__YOUR ASSIGNMENT__.
Please repeat exactly the lines from the one containing "Read More Posts > (434, 1985)" through the last line of the records below, leaving out any pictures.

*** EXERCISE DATA ***

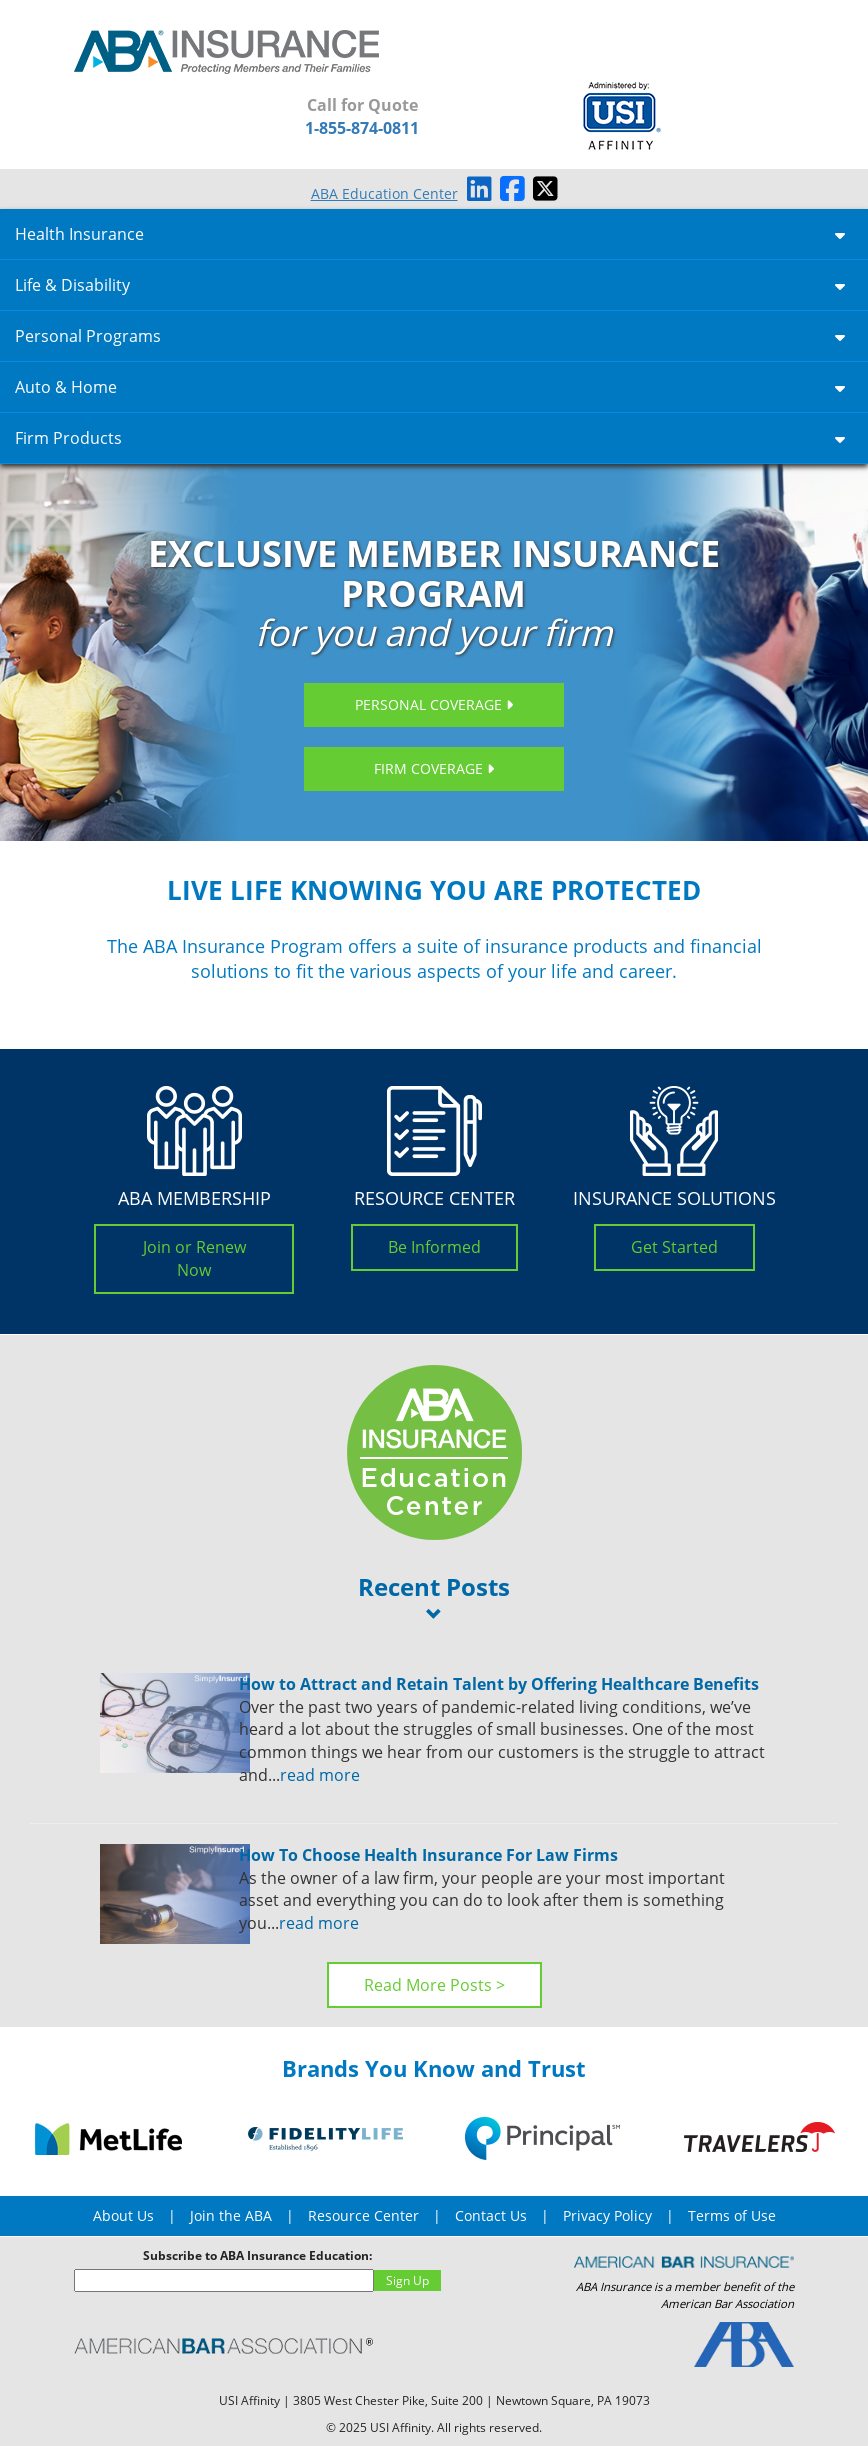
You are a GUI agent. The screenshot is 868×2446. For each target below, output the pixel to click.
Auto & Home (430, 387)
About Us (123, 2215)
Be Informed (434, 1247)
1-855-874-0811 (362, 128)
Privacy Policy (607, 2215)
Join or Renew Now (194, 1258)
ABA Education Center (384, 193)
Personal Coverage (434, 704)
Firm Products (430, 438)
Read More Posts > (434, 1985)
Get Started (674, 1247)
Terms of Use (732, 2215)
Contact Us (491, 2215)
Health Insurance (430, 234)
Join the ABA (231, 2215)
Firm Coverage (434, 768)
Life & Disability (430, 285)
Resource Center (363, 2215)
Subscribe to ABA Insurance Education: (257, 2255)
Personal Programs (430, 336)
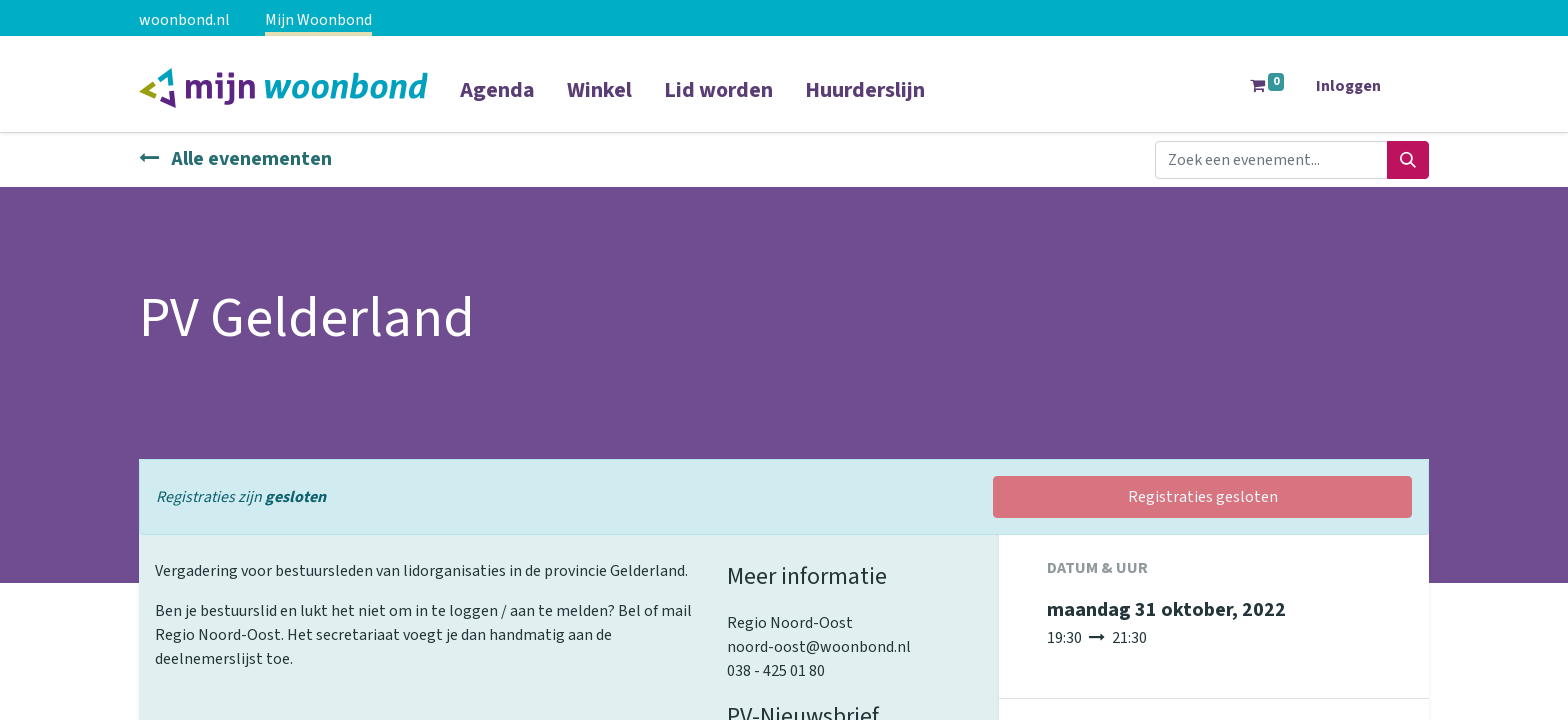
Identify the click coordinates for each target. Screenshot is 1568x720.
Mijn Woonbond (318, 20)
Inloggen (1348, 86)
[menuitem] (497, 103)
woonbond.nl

*** End of EXERCISE DATA ***

__SOLUTION TO THIS EXERCISE__.
Read More Posts > (434, 1985)
Get Started (674, 1247)
Terms of Use (732, 2215)
Contact Us (491, 2215)
Health Insurance (430, 234)
Join the ABA (231, 2215)
Firm Coverage (434, 768)
Life & Disability (430, 285)
Resource Center (363, 2215)
Subscribe to ABA Insurance Education: (257, 2255)
Personal Programs (430, 336)
Identify the click coordinates for each target. Screenshot is 1568x720.
Mijn Woonbond (318, 20)
Inloggen (1348, 86)
[menuitem] (497, 103)
woonbond.nl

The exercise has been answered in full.